Data and model

Here we are going to analyze real data on nitrate concentration (i.e., an important water pollutant) in Mississippi river basins as a function of percent row crops (Goolsby et al (1999) NOAA Coastal Ocean Program Decision Analysis Series # 1). Here are the data “river data.csv” and this is what these data look like:

setwd('U:\\uf\\courses\\bayesian course\\rmarkdown\\uncertainty\\figs_code_data')
dat=read.csv('river data.csv',as.is=T)
head(dat)
##   basin.id cropland nitrate
## 1        1      2.5   0.647
## 2        2      1.3   1.062
## 3        3     14.3   1.432
## 4        4      0.5   0.579
## 5        5     45.6   3.561
## 6        6     46.6   3.938
plot(nitrate~cropland,data=dat)

To understand the relationship between nitrate concentration \(y_i\) as a function of percent row crops \(x_i\) in basin \(i\), we will use the following model:

\[y_i \sim N(\beta_0 + \beta_1 x_i, \sigma^2)\]

No uncertainty

We can display the results of this model in multiple ways, which reveal different features of what we have learned from data. To simplify things, let’s assume that \(x_i=10\). For instance, we can calculate the posterior mean of each slope parameter (let’s denote these means by \(\hat{\beta_0}\) and \(\hat{\beta_1}\)) and use these means to predict pollutant concentration

\[\hat{y_i}=\hat{\beta_0}+\hat{\beta_1}\times 10\]

This approach of course ignores uncertainty in our parameter estimates.

Parameter uncertainty

Alternatively, we can account for parameter uncertainty on the mean by using the posterior distribution of our parameters. We do this by drawing sets of parameters from their joint posterior distribution. Let’s denote the j-th draw by adding the subscript j to our parameters {\(\beta_{0j},\beta_{1j},{\sigma_j}^2\)}. Then, we calculate:

\[\hat{y_{ij}}=\beta_{0j}+\beta_{1j}\times 10\]

and we can plot the distribution of \(\hat{y_{ij}}\) (orange line).
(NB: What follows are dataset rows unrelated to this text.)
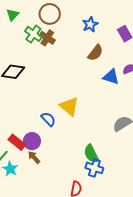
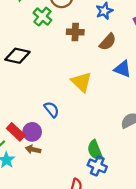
brown cross: (47, 38) -> (75, 32), moved, turned -35
yellow triangle: (69, 106) -> (82, 82), moved
brown arrow: (34, 157) -> (33, 149), turned -40

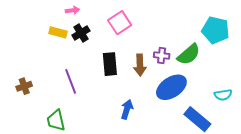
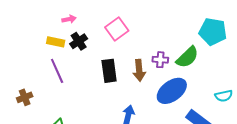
purple line: (71, 81) -> (57, 71), moved

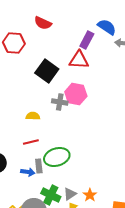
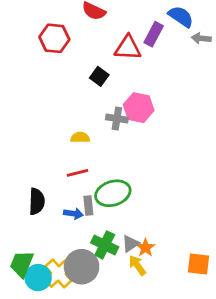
red triangle: (79, 60) -> (128, 48), moved
black square: (47, 71) -> (99, 76), size x0.6
orange star: (90, 195) -> (145, 248), moved

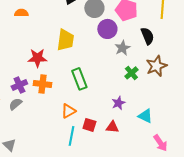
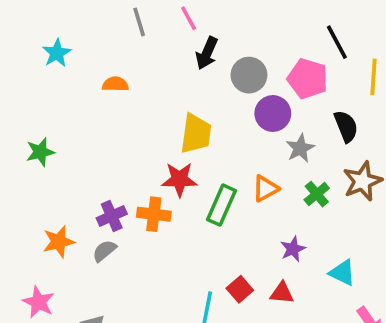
red star: (37, 58) -> (179, 179), moved
green rectangle: (79, 79) -> (222, 205), turned 45
orange triangle: (68, 111) -> (265, 189), moved
red square: (89, 125) -> (240, 289), turned 32

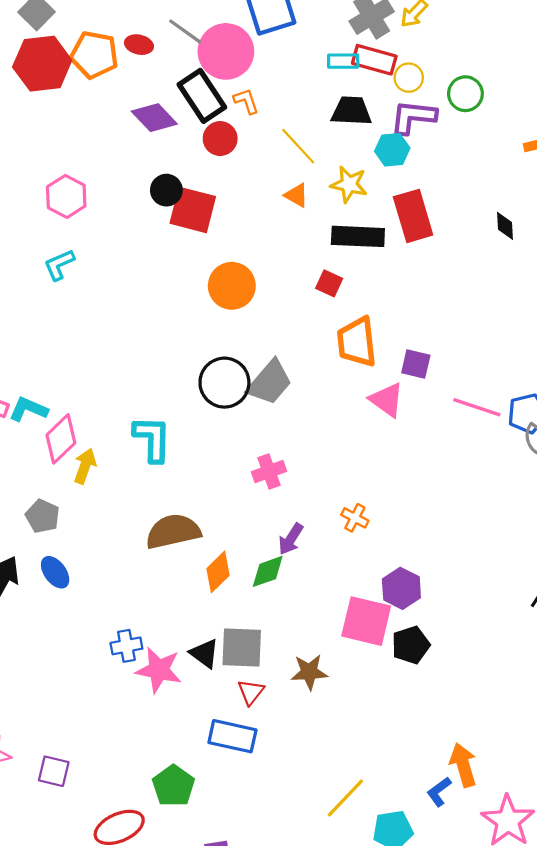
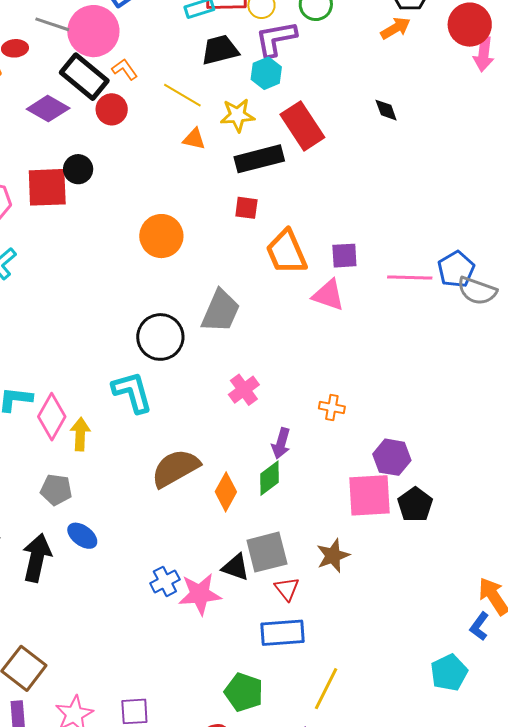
red square: (193, 210) -> (47, 187), moved
black circle: (224, 383) -> (160, 337), moved
yellow line: (345, 798) -> (326, 689), moved

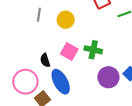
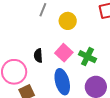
blue ellipse: (61, 82) -> (62, 82), moved

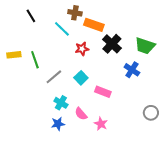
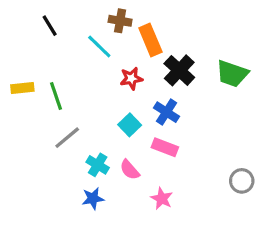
orange rectangle: (94, 25) -> (150, 40), turned 48
blue cross: (132, 70) -> (166, 112), moved
gray line: (54, 77) -> (67, 138), moved
pink semicircle: (81, 114) -> (130, 170), moved

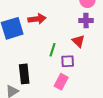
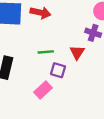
green line: (52, 50) -> (46, 52), turned 48

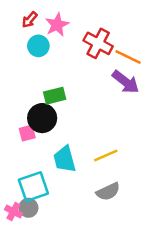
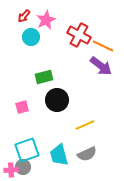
black circle: (42, 118) -> (57, 100), moved
cyan trapezoid: (65, 159) -> (59, 155), moved
pink cross: (13, 212) -> (11, 170), turned -32

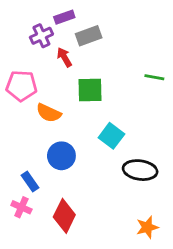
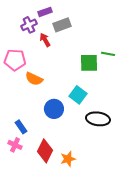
green square: (90, 90) -> (89, 63), moved
blue circle: (61, 156) -> (54, 109), moved
orange star: (147, 227) -> (68, 159), moved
It is important to emphasize that the equation above just describes how I will calculate \(\hat{y_{ij}}\). In the past, some students have interpreted this equation incorrectly, assuming that I had introduced new parameters in my statistical model. The posterior distribution is avaiable here: “posterior distrib.csv”.

setwd('U:\\uf\\courses\\bayesian course\\rmarkdown\\uncertainty\\figs_code_data')
param=read.csv('posterior distrib.csv',as.is=T) #this dataset contains samples from the posterior distribution

#estimate of pollutant concentration without uncertainty
estim=apply(param,2,mean) #get the mean of the posterior distribution of each parameter
yhat=estim['b0']+estim['b1']*10 

#estimate of pollutant concentration with parameter uncertainty using joint distribution
yhat1=param[,'b0']+param[,'b1']*10 
plot(density(yhat1),type='l',col='orange',main='Inference for x=10',xlab='yhat')
points(yhat,0,pch=19,col='red') #estimate of pollutant concentration without parameter uncertainty

#estimate of pollutant concentration with parameter uncertainty using marginal distributions, instead of joint distribution
y_bad=param[,'b0']+sample(param[,'b1'],nrow(param))*10 
k=density(y_bad)
lines(k$x,k$y,col='blue')
legend(0.2,2.5,lty=1,col=c('orange','blue'),c('joint','marginal'))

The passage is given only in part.